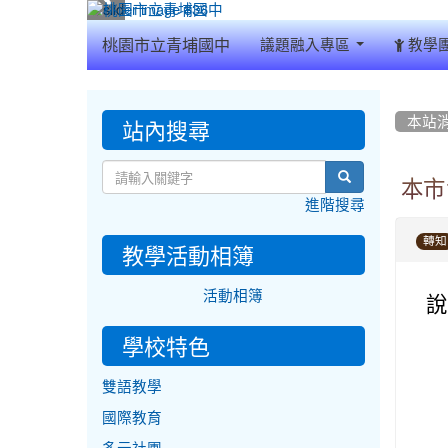
:::
桃園市立青埔國中
議題融入專區
教學
:::
:::
站內搜尋
本站
search
本市
進階搜尋
轉知
教學活動相簿
活動相簿
說
學校特色
雙語教學
國際教育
──────────
— Problem statement —
Copy the lines above exactly and exclude every image.

— Exercise output —
:::
桃園市立青埔國中
議題融入專區
教學
:::
:::
站內搜尋
本站
search
本市
進階搜尋
轉知
教學活動相簿
活動相簿
說
學校特色
雙語教學
國際教育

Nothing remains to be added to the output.